Konservasionis dan dokter hewan memperingatkan bahwa sampah plastik di tempat pembuangan sampah terbuka di Sri Lanka timur membunuh gajah di wilayah itu, setelah dua lagi ditemukan mati selama akhir pekan.
Sekitar 20 gajah telah mati selama delapan tahun terakhir setelah memakan sampah plastik di tempat pembuangan sampah di desa Pallakkadu di distrik Ampara, sekitar 210 kilometer (130 mil) timur ibukota, Kolombo.
Pemeriksaan hewan yang mati menunjukkan bahwa mereka telah menelan sejumlah besar plastik yang tidak dapat terurai yang ditemukan di tempat pembuangan sampah, kata dokter hewan satwa liar Nihal Pushpakumara.
“Polythene, pembungkus makanan, plastik, non-digestible lainnya dan air adalah satu-satunya hal yang bisa kita lihat di post mortem. Makanan normal yang dimakan dan dicerna gajah tidak jelas,” katanya.
Gajah dihormati di Sri Lanka tetapi juga terancam punah. Jumlah mereka telah berkurang dari sekitar 14.000 pada abad ke-19 menjadi 6.000 pada tahun 2011, menurut sensus gajah pertama di negara itu.
Mereka semakin rentan karena hilangnya dan degradasi habitat alami mereka. Banyak yang menjelajah lebih dekat ke pemukiman manusia untuk mencari makanan, dan beberapa dibunuh oleh pemburu liar atau petani yang marah karena kerusakan tanaman mereka.
Gajah lapar mencari sampah di tempat pembuangan sampah, memakan plastik serta benda tajam yang merusak sistem pencernaan mereka, kata Pushpakumara.
“Gajah-gajah itu kemudian berhenti makan dan menjadi terlalu lemah untuk menjaga tubuhnya yang berat tetap tegak. Ketika itu terjadi, mereka tidak dapat mengonsumsi makanan atau air, yang mempercepat kematian mereka,” katanya.
Pada 2017, pemerintah mengumumkan akan mendaur ulang sampah di tempat pembuangan dekat zona satwa liar untuk mencegah gajah mengonsumsi sampah plastik. Ia juga mengatakan pagar listrik akan didirikan di sekitar lokasi untuk menjauhkan hewan-hewan itu. Namun keduanya belum sepenuhnya dilaksanakan.

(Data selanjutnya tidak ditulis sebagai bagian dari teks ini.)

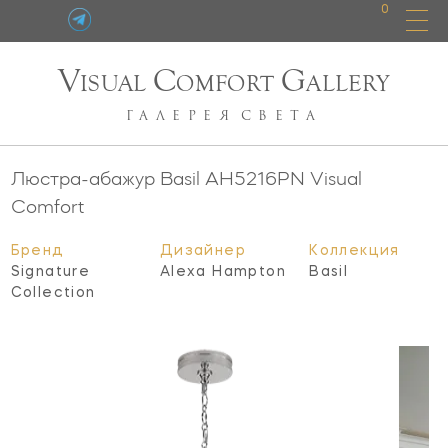
0
V
C
G
ISUAL
OMFORT
ALLERY
ГАЛЕРЕЯ
СВЕТА
Люстра-абажур Basil
AH5216PN
Visual
Comfort
Бренд
Дизайнер
Коллекция
Signature
Alexa Hampton
Basil
Collection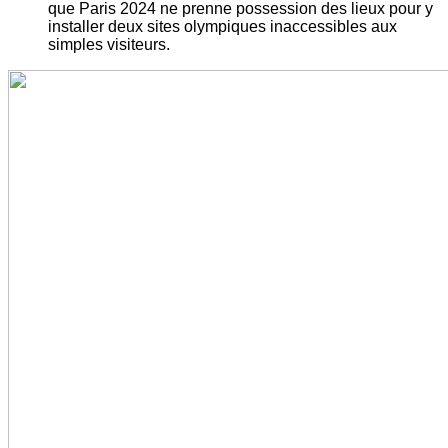
que Paris 2024 ne prenne possession des lieux pour y
installer deux sites olympiques inaccessibles aux
simples visiteurs.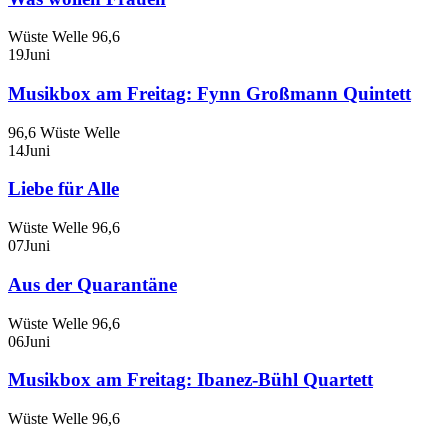
Wüste Welle 96,6
19
Juni
Musikbox am Freitag: Fynn Großmann Quintett
96,6 Wüste Welle
14
Juni
Liebe für Alle
Wüste Welle 96,6
07
Juni
Aus der Quarantäne
Wüste Welle 96,6
06
Juni
Musikbox am Freitag: Ibanez-Bühl Quartett
Wüste Welle 96,6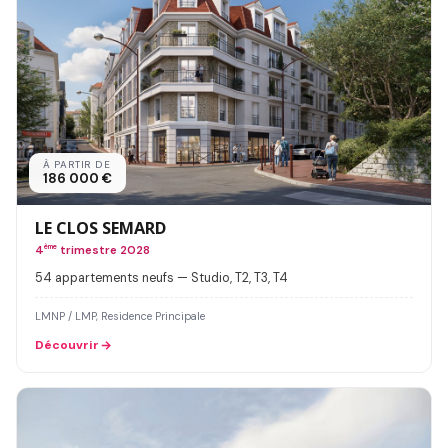
À PARTIR DE
186 000 €
LE CLOS SEMARD
4
ème
trimestre 2028
54 appartements neufs — Studio, T2, T3, T4
LMNP / LMP, Residence Principale
Découvrir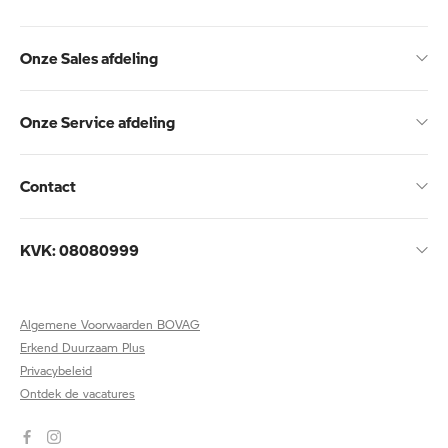
Onze Sales afdeling
Onze Service afdeling
Contact
KVK: 08080999
Algemene Voorwaarden BOVAG
Erkend Duurzaam Plus
Privacybeleid
Ontdek de vacatures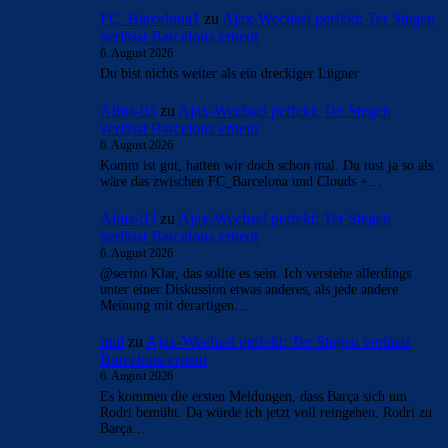
FC_Barcelona1
zu
Ajax-Wechsel perfekt: Ter Stegen
verlässt Barcelona erneut
6. August 2026
Du bist nichts weiter als ein dreckiger Lügner
Alma-03
zu
Ajax-Wechsel perfekt: Ter Stegen
verlässt Barcelona erneut
6. August 2026
Komm ist gut, hatten wir doch schon mal. Du tust ja so als
wäre das zwischen FC_Barcelona und Clouds +…
Alma-03
zu
Ajax-Wechsel perfekt: Ter Stegen
verlässt Barcelona erneut
6. August 2026
@serino Klar, das sollte es sein. Ich verstehe allerdings
unter einer Diskussion etwas anderes, als jede andere
Meinung mit derartigen…
mnl
zu
Ajax-Wechsel perfekt: Ter Stegen verlässt
Barcelona erneut
6. August 2026
Es kommen die ersten Meldungen, dass Barça sich um
Rodri bemüht. Da würde ich jetzt voll reingehen. Rodri zu
Barça…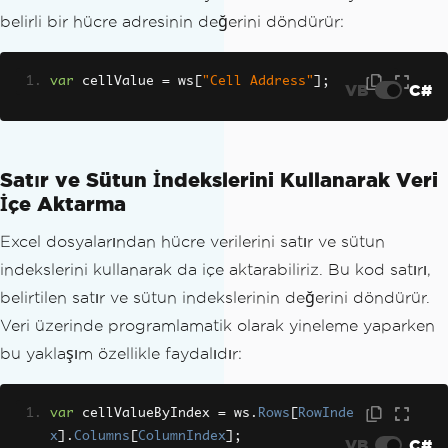
belirli bir hücre adresinin değerini döndürür:
var
 cellValue 
=
 ws
[
"Cell Address"
];
VB
C#
Satır ve Sütun İndekslerini Kullanarak Veri
İçe Aktarma
Excel dosyalarından hücre verilerini satır ve sütun
indekslerini kullanarak da içe aktarabiliriz. Bu kod satırı,
belirtilen satır ve sütun indekslerinin değerini döndürür.
Veri üzerinde programlamatik olarak yineleme yaparken
bu yaklaşım özellikle faydalıdır:
var
 cellValueByIndex 
=
 ws
.
Rows
[
RowInde
x
].
Columns
[
ColumnIndex
];
VB
C#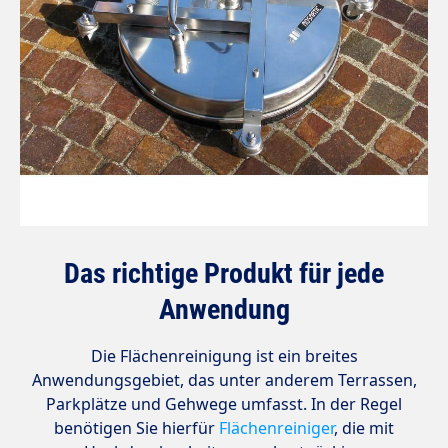
Das richtige Produkt für jede
Anwendung
Die Flächenreinigung ist ein breites
Anwendungsgebiet, das unter anderem Terrassen,
Parkplätze und Gehwege umfasst. In der Regel
benötigen Sie hierfür
Flächenreiniger
, die mit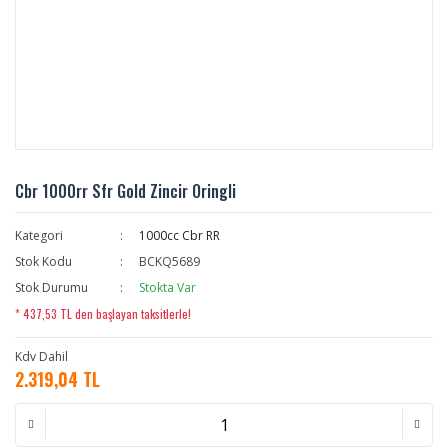
Cbr 1000rr Sfr Gold Zincir Oringli
Kategori
1000cc Cbr RR
Stok Kodu
BCKQ5689
Stok Durumu
Stokta Var
* 437,53 TL den başlayan taksitlerle!
Kdv Dahil
2.319,04 TL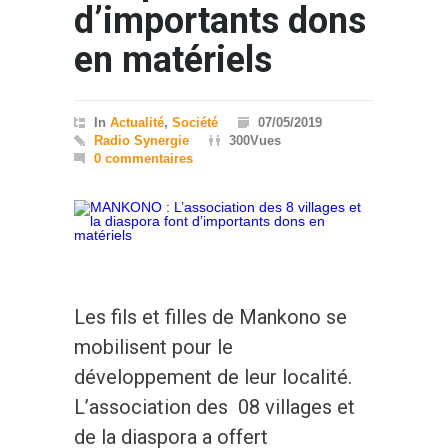
d’importants dons
en matériels
In
Actualité
,
Société
07/05/2019
Radio Synergie
300Vues
0 commentaires
Les fils et filles de Mankono se
mobilisent pour le
développement de leur localité.
L’association des 08 villages et
de la diaspora a offert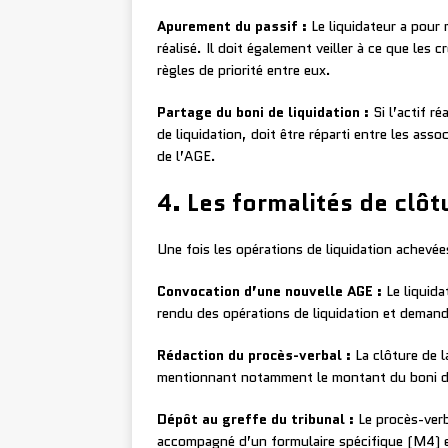
Apurement du passif :
Le liquidateur a pour m
réalisé. Il doit également veiller à ce que les 
règles de priorité entre eux.
Partage du boni de liquidation :
Si l’actif ré
de liquidation, doit être réparti entre les ass
de l’AGE.
4. Les formalités de clôt
Une fois les opérations de liquidation achevées
Convocation d’une nouvelle AGE :
Le liquid
rendu des opérations de liquidation et deman
Rédaction du procès-verbal :
La clôture de l
mentionnant notamment le montant du boni de l
Dépôt au greffe du tribunal :
Le procès-verb
accompagné d’un formulaire spécifique (M4) et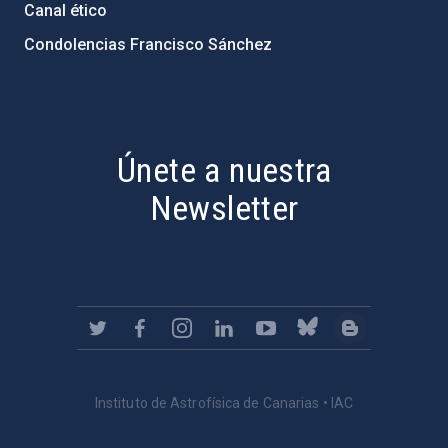
Canal ético
Condolencias Francisco Sánchez
PostFooter > Newsletter link
Únete a nuestra
Newsletter
Instituto de Astrofísica de Canarias • IAC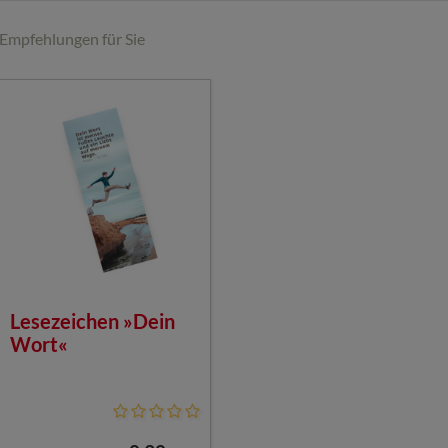
Empfehlungen für Sie
Lesezeichen »Dein
Wort«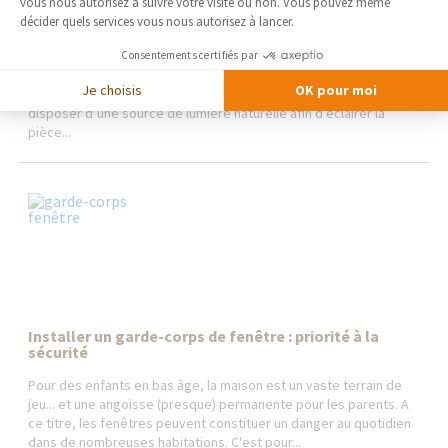
vous nous autorisez à suivre votre visite ou non. Vous pouvez même
décider quels services vous nous autorisez à lancer.
La lucarne de toit : une installation pour s'ouvrir vers
l'extérieur
Consentements certifiés par
Agrandir l’espace à vivre en réalisant un aménagement de
Je choisis
OK pour moi
combles a de quoi être séduisant. Encore faut-il pouvoir
disposer d’une source de lumière naturelle afin d’éclairer la
pièce...
Installer un garde-corps de fenêtre : priorité à la
sécurité
Pour des enfants en bas âge, la maison est un vaste terrain de
jeu... et une angoisse (presque) permanente pour les parents. A
ce titre, les fenêtres peuvent constituer un danger au quotidien
dans de nombreuses habitations. C'est pour...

Ada 54 tempat pembuangan sampah di zona satwa liar di seluruh negeri, dengan sekitar 300 gajah berkeliaran di dekat mereka, menurut para pejabat.
Tempat pengelolaan sampah di desa Pallakkadu didirikan pada tahun 2008 dengan bantuan dari Uni Eropa. Sampah yang dikumpulkan dari sembilan desa terdekat dibuang di sana tetapi tidak didaur ulang.
Pada tahun 2014, pagar listrik yang melindungi situs tersebut disambar petir dan pihak berwenang tidak pernah memperbaikinya, sehingga gajah dapat masuk dan mengobrak-abrik tempat pembuangan sampah. Warga mengatakan gajah telah bergerak lebih dekat dan menetap di dekat lubang pembuangan, memicu ketakutan di antara penduduk desa terdekat.
Banyak yang menggunakan petasan untuk mengusir binatang ketika mereka berkeliaran di desa, dan beberapa memasang pagar listrik di sekitar rumah mereka.
Tetapi penduduk desa sering tidak tahu cara memasang pagar listrik sehingga mereka aman dan “dapat membahayakan nyawa mereka sendiri dan juga gajah,” kata Keerthi Ranasinghe, seorang anggota dewan desa setempat.
“Meskipun kami menyebutnya sebagai ancaman, gajah liar juga merupakan sumber daya. Pihak berwenang perlu menemukan cara untuk melindungi kehidupan manusia dan gajah yang juga memungkinkan kami untuk melanjutkan kegiatan pertanian kami,” katanya.